Venmo, Square, and Google Wallet may have a new competitor. The Wall Street Journal reports that Apple is in talks with several major banks to develop a phone-to-phone payment platform that would work via mobile app.
According to the Journal’s Robin Sidel and Daisuke Wakabayashi, Apple is in talks with JP Morgan Chase, Capital One, Wells Fargo, and US Bancorp. Details of the proposed project are still sketchy, but the functionality seems to center around users sending payments to each other via app from either their bank account, debit card, or credit card.
Earlier this year, Apple received a U.S. patent for an encrypted payment system with electronic devices that communicate wirelessly.
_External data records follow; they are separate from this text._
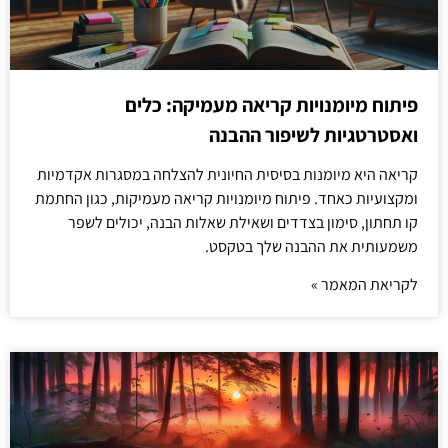
פיתוח מיומנויות קריאה מעמיקה: כלים
ואסטרטגיות לשיפור ההבנה
קריאה היא מיומנות בסיסית החיונית להצלחה במסגרות אקדמיות
ומקצועיות כאחד. פיתוח מיומנויות קריאה מעמיקות, כגון החתמת
קו תחתון, סימון בצדדים ושאילת שאלות הבנה, יכולים לשפר
משמעותית את ההבנה שלך בטקסט.
לקריאת המאמר »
No start date was recorded for the proposed project.
Electronic payments are a hot area for tech giants, who see them as a way to build ecosystems that lock users and merchants into using a platform of convenience. Facebook recently introduced user-to-user payments into their Messenger app, and Google rebooted their NFC payment Google Wallet app as–yes–a person-to-person payment service.
Apple, Facebook, and Google all face a major challenge: Venmo (which is part of PayPal) has a considerable lead on user adoption because of its easy-to-use interface and aggressive marketing campaigns.
If Apple does launch this service, it will enjoy an advantage thanks to its tightly controlled iPhone experience, but then it has to sell tens of millions of iPhone users on the idea that they should use their phone as a credit and debit card substitute.